The proposal to install CCTVs in the petroleum ministry’s headquarters in New Delhi’s Shastri Bhavan has just been cleared and it will be a matter of days or weeks until all the CCTVs are in place. And this is an informal pilot project. More ministries will have such CCTVs in future. The Defence ministry should also be in this list.

* Ministries to Make Cabinet Notes Under PMO Directions


Another unprecedented decision that the Modi government is quietly pushing is that the union ministries will no longer prepare cabinet notes about their future plans on their own. Rather, under the new scheme of things, the ministries will be required to consult the Prime Minister’s Office and wait for PMO instructions for drafting cabinet notes about their functioning and future plans. Thus far, the ministries have been routinely preparing cabinet notes for consideration by the union cabinet. Henceforth, the ministries will be divested on this privilege and micro-managed by the PMO, even on the issue of preparation of cabinet notes.

* DAVP’s Advertisements to Newspapers in Last Ten Years Under Scanner

The Information and Broadcasting ministry’s Directorate of Advertising and Visual Publicity (DAVP) has also come under the PMO’s scrutiny. The DAVP has been told to submit to the PMO, all information and data about the advertisements it has given to media outfits in the past ten years. The PMO wants to know how much government money was pumped into which media outfits in the past decade (read the UPA tenure).

The idea is to regulate the pumping of government money in media outfits by way of advertisements which has kept these entities financially afloat. This is bad news for media outfits, including several major mainline newspapers, which have survived mainly on account of government doles in the form of advertisements. At least two major English dailies would be directly affected and may face closure if government advertisements were to dry up for these. One of the affected newspapers is a prominent English daily which has been pro-BJP in its editorial orientation and patronized by a tall leader of the BJP who is no longer in Modi’s scheme of things.
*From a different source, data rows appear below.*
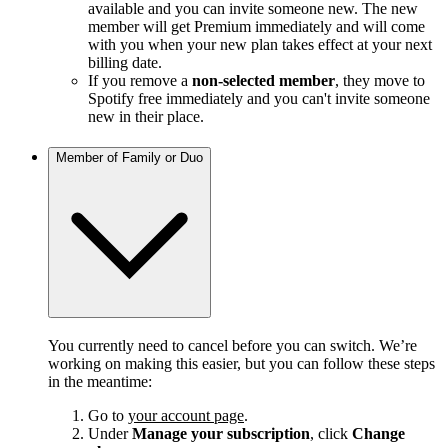
available and you can invite someone new. The new
member will get Premium immediately and will come
with you when your new plan takes effect at your next
billing date.
If you remove a
non-selected member
, they move to
Spotify free immediately and you can't invite someone
new in their place.
Member of Family or Duo
You currently need to cancel before you can switch. We’re
working on making this easier, but you can follow these steps
in the meantime:
Go to
your account page
.
Under
Manage your subscription
, click
Change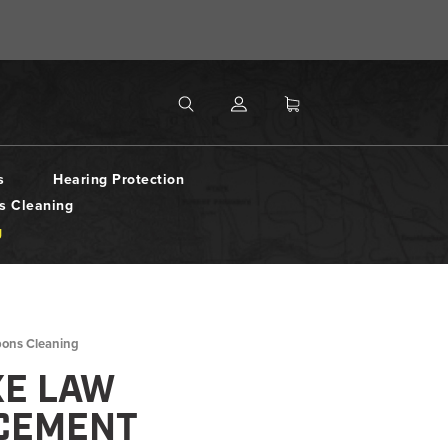
MENU
Search
SEARCH
s
Hearing Protection
s Cleaning
g
pons Cleaning
XE LAW
CEMENT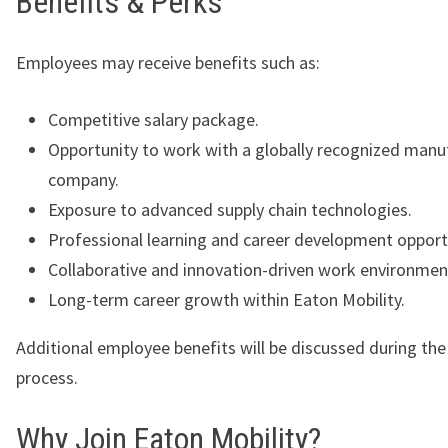
Benefits & Perks
Employees may receive benefits such as:
Competitive salary package.
Opportunity to work with a globally recognized manu
company.
Exposure to advanced supply chain technologies.
Professional learning and career development opport
Collaborative and innovation-driven work environmen
Long-term career growth within Eaton Mobility.
Additional employee benefits will be discussed during th
process.
Why Join Eaton Mobility?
* Ministers Are Constantly Under Watch

Union ministers are constantly under the watch of PM Modi. 
More importantly, they have been given rude jolts from time to time to remind them that they are under watch.

Consider these two examples.

One minister was breaking bread in a five star hotel in New Delhi with a top industrial magnate who is known to be very close to PM Modi. During the course of his meal, the minister gets a call from the PM himself, inquiring whether the meal was over. It was a brief call and no directions were issued But the message was driven home and the minister quickly wrapped up his meeting and headed back to office.

Another minister was happily going to the Indira Gandhi International airport for his maiden foreign trip a couple of months ago, dressed in jeans. He had barely driven for about a kilometer and a half when he got a call on his mobile from the PM himself. The PM casually inquired where he was headed to and the minister gently reminded him about his foreign trip which had been duly cleared by the government. But he was flabbergasted when Modi chided him for wearing jeans and told him that as a public servant he would be under people’s gaze in India as well as abroad and may be criticized for his choice. As the line went dead, the befuddled minister ordered his driver to take the car back to his residence where he quickly changed into the traditional kurta-pyjama and proceeded with his foreign trip.

In fact, such is the mortal fear of PM Modi that ministers and top bureaucrats have stopped using their personal mobile phones for their very private conversations. Instead, they have started using the phones of their drivers and aides for such conversations as these phones are ‘safe’.